Look, OpenSSL isn't winning any beauty contests. The API documentation reads like it was written by someone actively trying to confuse you, certificate debugging will have you staring at hex dumps at 2am wondering why you didn't become a carpenter, and every major version upgrade breaks something you didn't even know you were depending on. But here's the thing: it works everywhere, even on that Solaris box from 2003 that accounting won't let you decommission.
The Reality of OpenSSL Adoption
OpenSSL became the default crypto library the same way PHP became the default web language - not because it was the best choice, but because it was the choice that sucked the least when everything else failed. Every time you see that padlock in your browser, Apache or Nginx are using OpenSSL under the hood. Big tech companies throw money at the project because replacing it would cost more than a small country's GDP.
The library runs on everything from IoT toasters to enterprise mainframes, which sounds impressive until you realize that means it also carries 25 years of compatibility baggage. Switching to anything else would break 47 different things you forgot about and probably take down half the internet in the process.
OpenSSL 3.5 LTS: Finally Stable Enough for Production
OpenSSL 3.5 came out earlier this year, and unlike the earlier 3.x releases that made everyone stick with 1.1.1 for way too long, this one might actually be worth upgrading to. They added Post-Quantum crypto algorithms (ML-KEM, ML-DSA, and SLH-DSA), which you probably won't need until 2035 but your compliance team insists you plan for now.
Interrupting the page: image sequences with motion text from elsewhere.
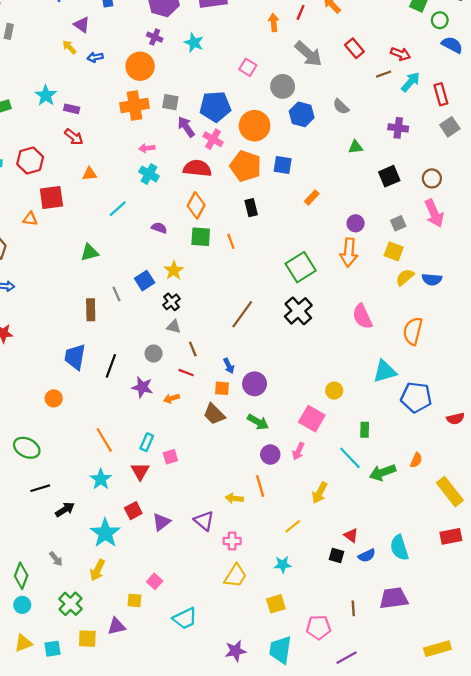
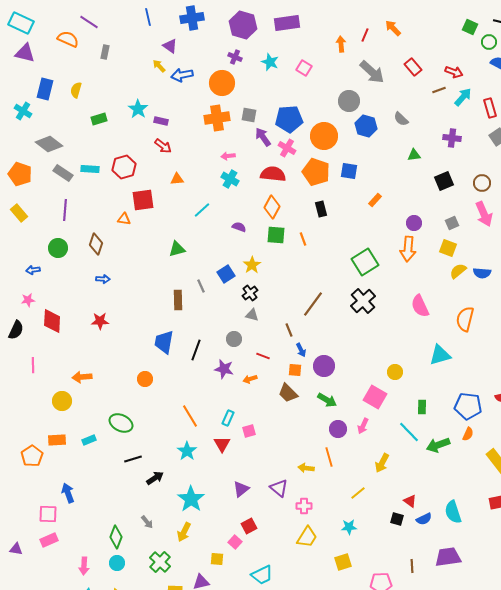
blue arrow: (95, 57) -> (182, 75), size x1.5
pink square: (248, 67) -> (304, 68), moved
brown line: (193, 349) -> (289, 330), moved
blue pentagon: (416, 397) -> (468, 406), moved
red square: (133, 511) -> (249, 526), moved

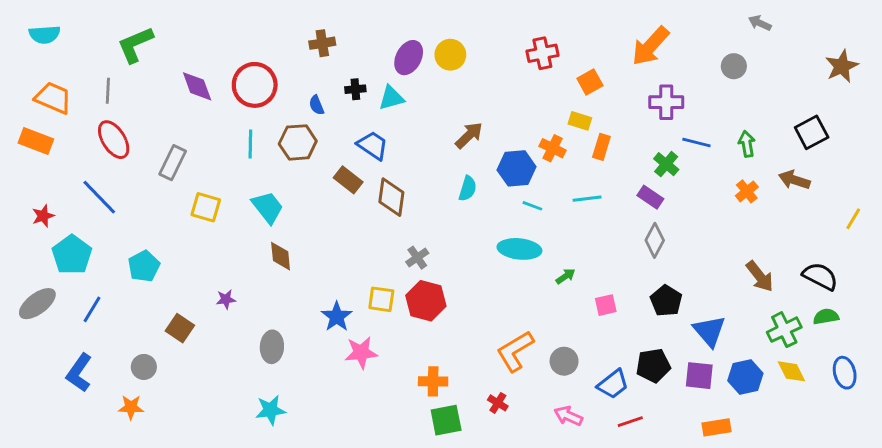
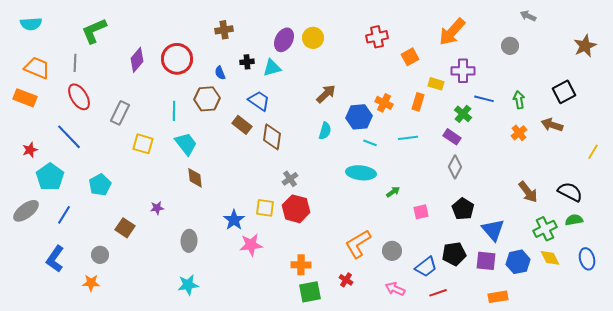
purple diamond: (197, 86) -> (137, 60), turned 60
yellow rectangle: (580, 121) -> (436, 84), moved
cyan line: (250, 144) -> (174, 111), moved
More importantly, they finally added QUIC support that doesn't require you to hack together experimental patches. QUIC powers HTTP/3, and while you still need to convince your ops team to enable it, at least now the crypto library supports it properly instead of through some weird third-party integration that breaks every update.
Performance: It's Finally Not Embarrassingly Slow
OpenSSL 3.0 was slower than the old 1.1.1, which pissed off everyone who had to upgrade for security patches. They fixed most of the performance problems in recent versions, getting close to gigabit speeds for TLS handshakes. BoringSSL and AWS-LC are still faster, but unless your bottleneck is pure crypto operations (it probably isn't), the difference won't matter compared to your database queries or network latency.
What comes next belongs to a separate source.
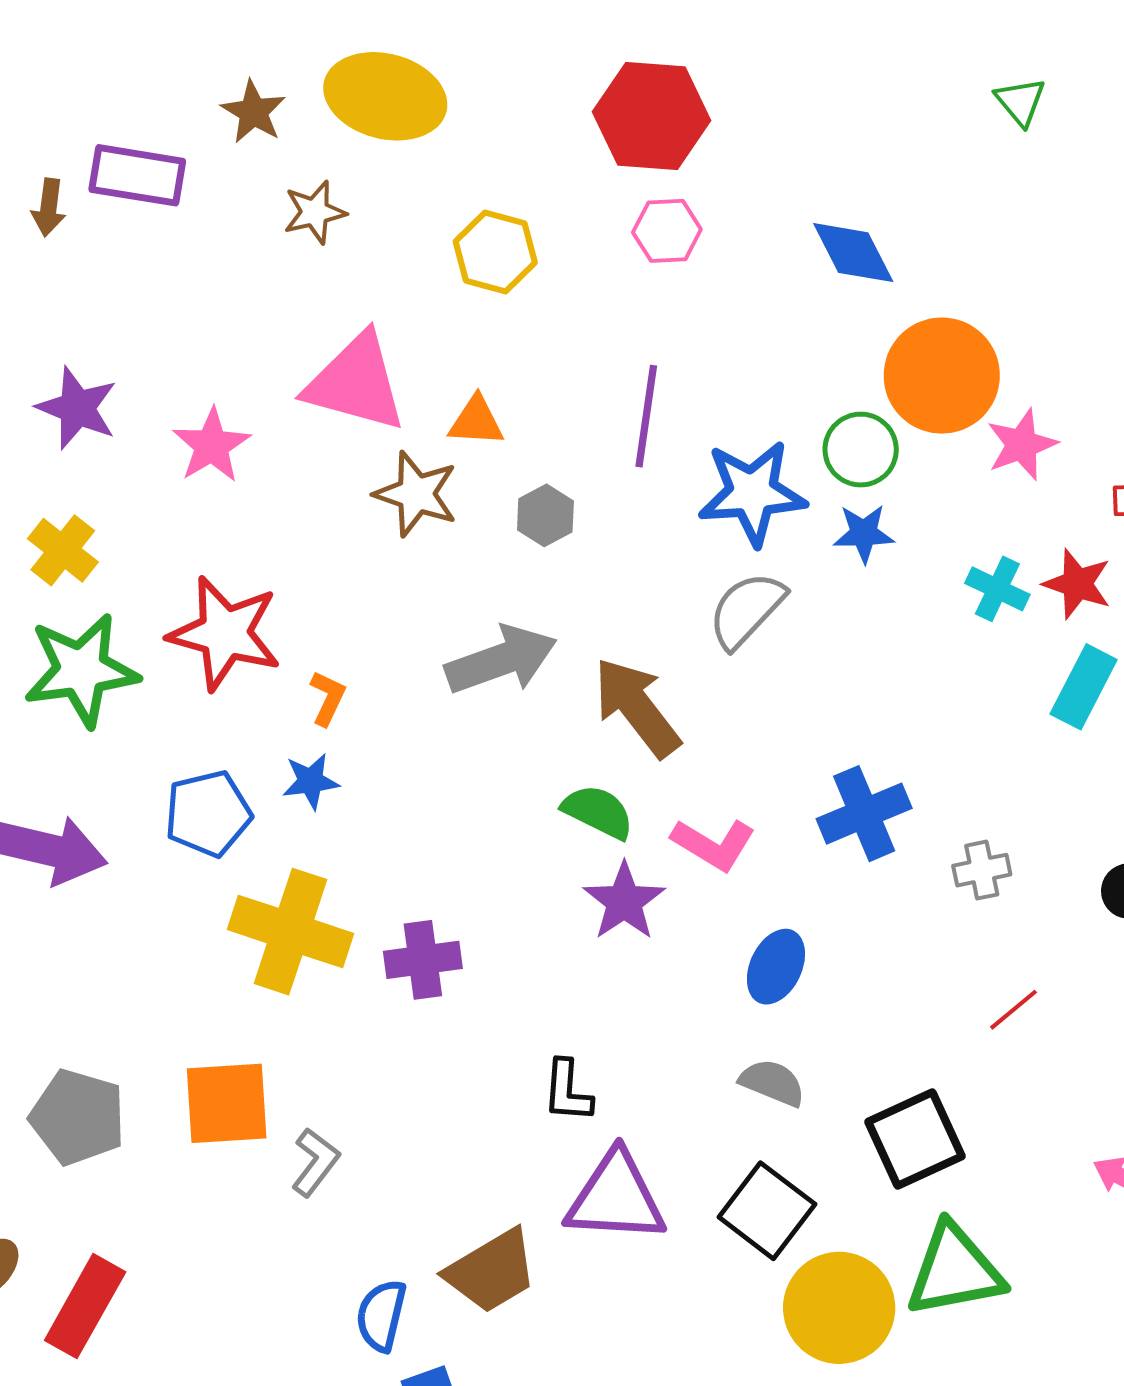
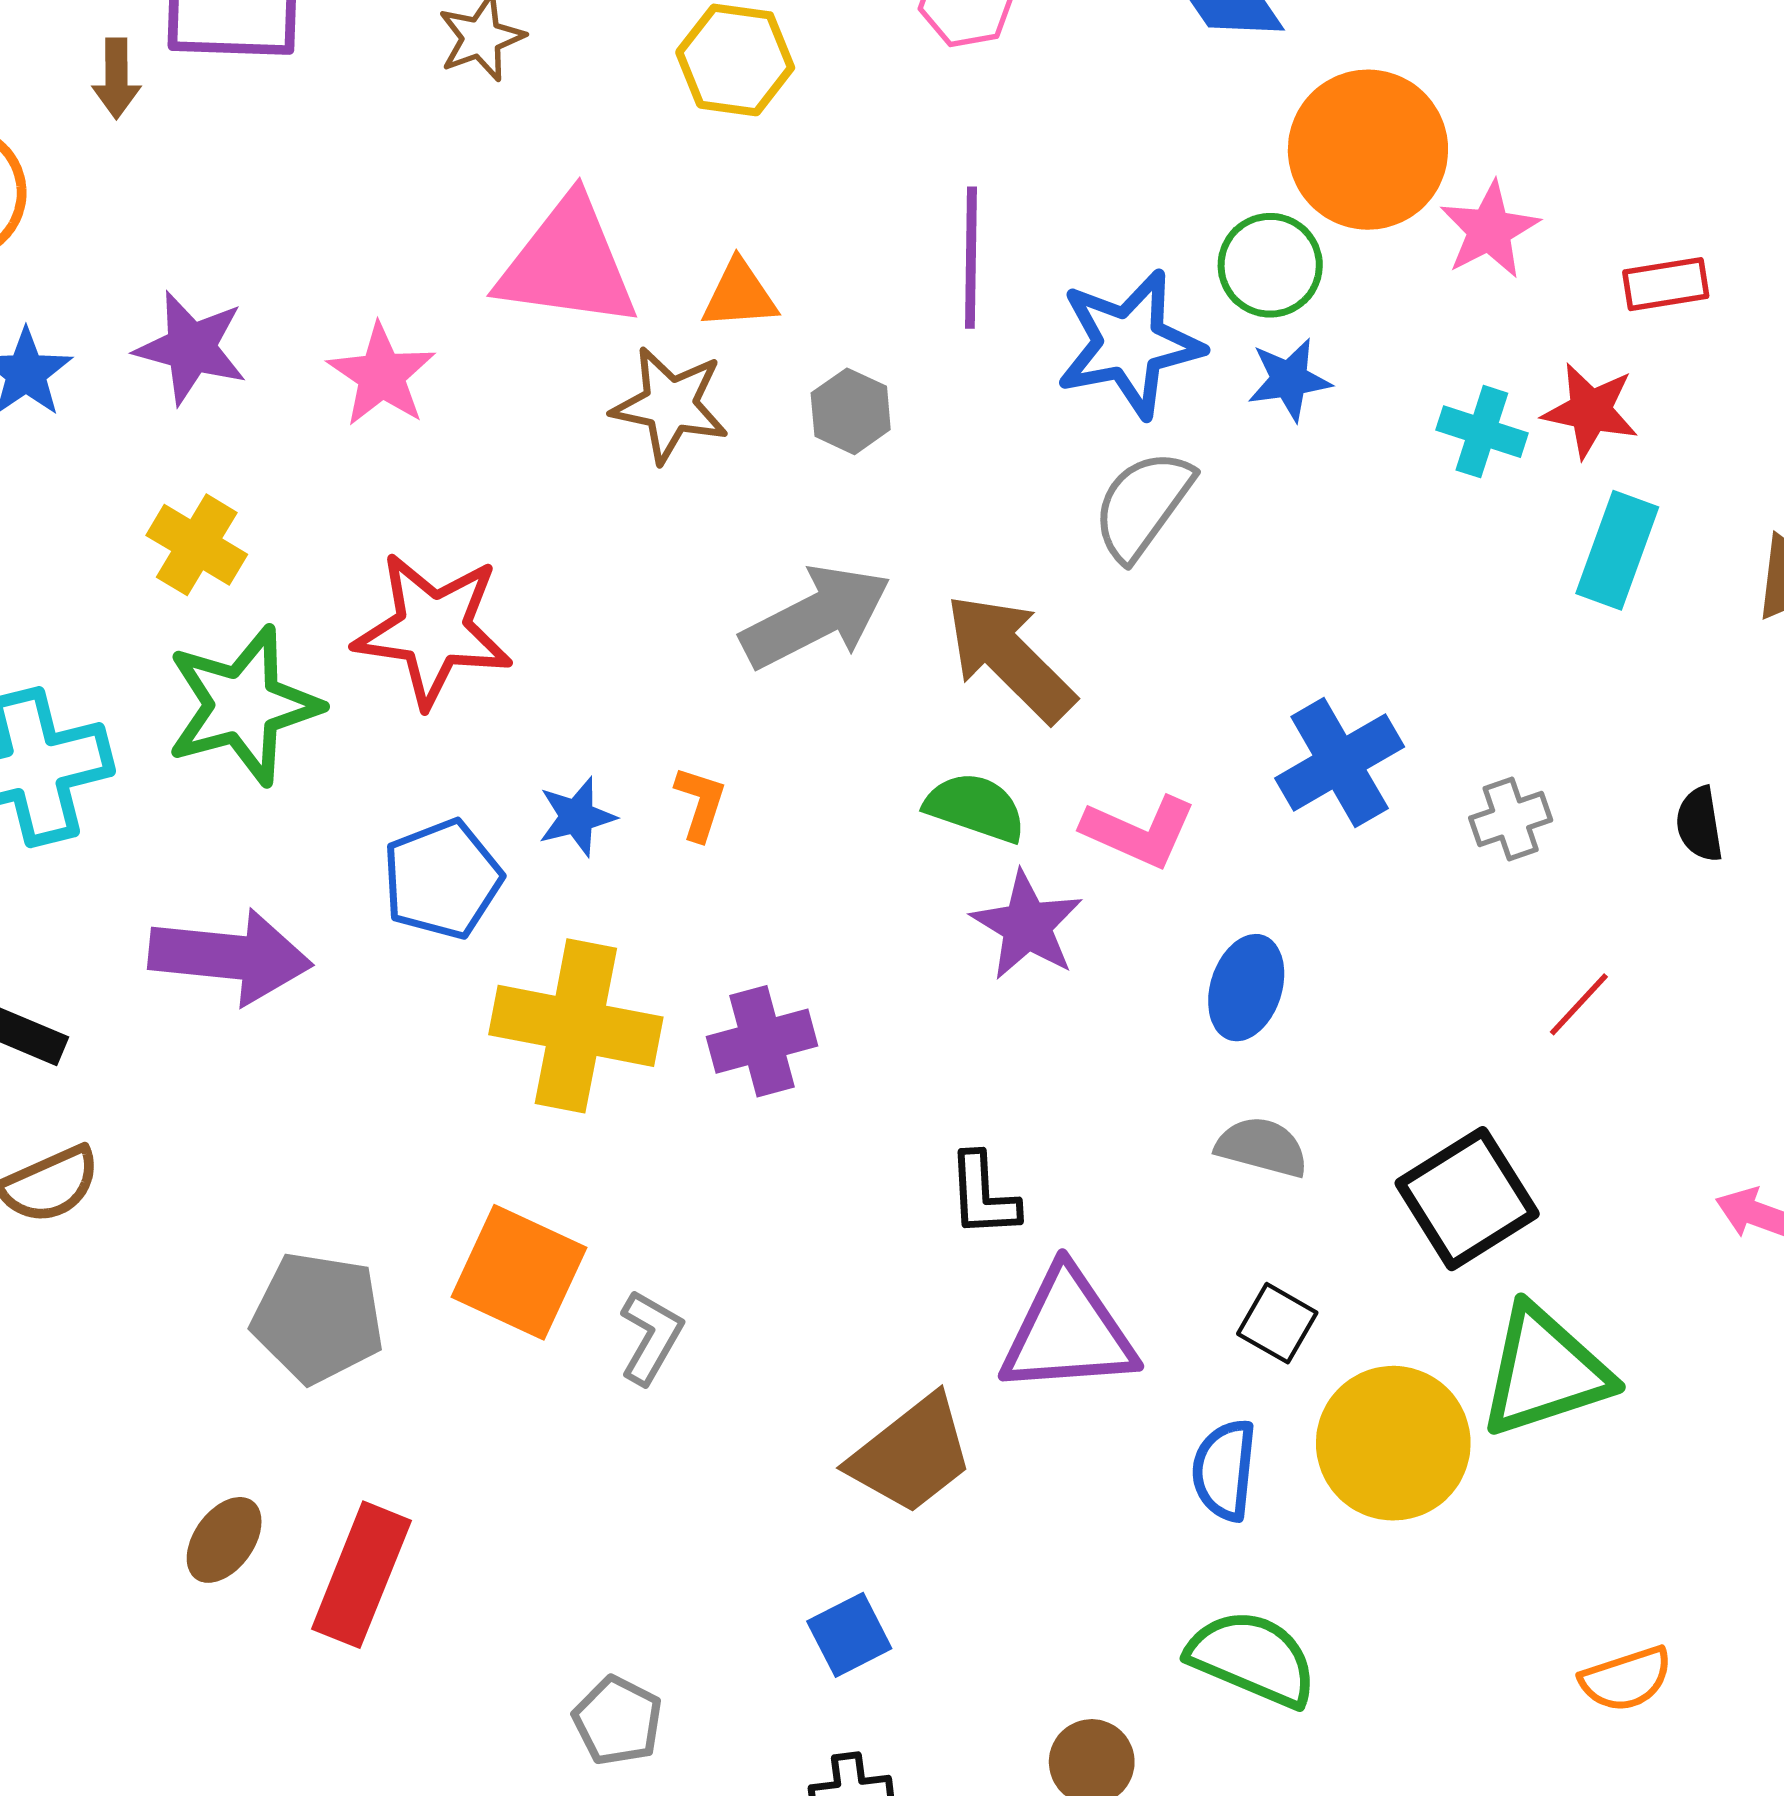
orange L-shape: (328, 698) -> (700, 803), moved
orange square: (227, 1103) -> (519, 1272), turned 36
black square: (767, 1211) -> (1277, 1323), size x0.6
blue semicircle: (381, 1315) -> (1224, 1470), moved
Why Everyone Hates (But Uses) OpenSSL
OpenSSL tries to do everything, which means it does most things in the most complicated way possible. The API has more footguns than a Dick's Sporting Goods, and the documentation used to be hot garbage written by people who apparently assumed you already knew how OpenSSL worked. The 3.x docs are actually readable now, which is a low bar but hey, progress. I remember when the man pages assumed you already had a PhD in cryptography and knew what EVP_PKEY_CTX_set_rsa_padding()
was supposed to do without any explanation of the 47 different padding schemes.
This mess is exactly why everyone keeps making forks. Google made BoringSSL because they were tired of compatibility with random legacy crap they don't need. OpenBSD made LibreSSL because they wanted something that wasn't held together with 20-year-old compatibility hacks. Amazon made AWS-LC because they wanted BoringSSL performance but with more control. Meanwhile, OpenSSL keeps all the weird algorithms and edge cases that someone, somewhere, absolutely needs to keep their Solaris 8 box running. The OpenSSL compatibility layer tries to smooth over the API changes, but breaking changes are breaking changes. You can read about all the deprecated APIs in the migration guide, or just wait for your build to break and then figure out what changed. The OpenSSL GitHub issues are full of people discovering new ways the 3.x series breaks their assumptions, and the mailing list archives document years of "why did this change" conversations.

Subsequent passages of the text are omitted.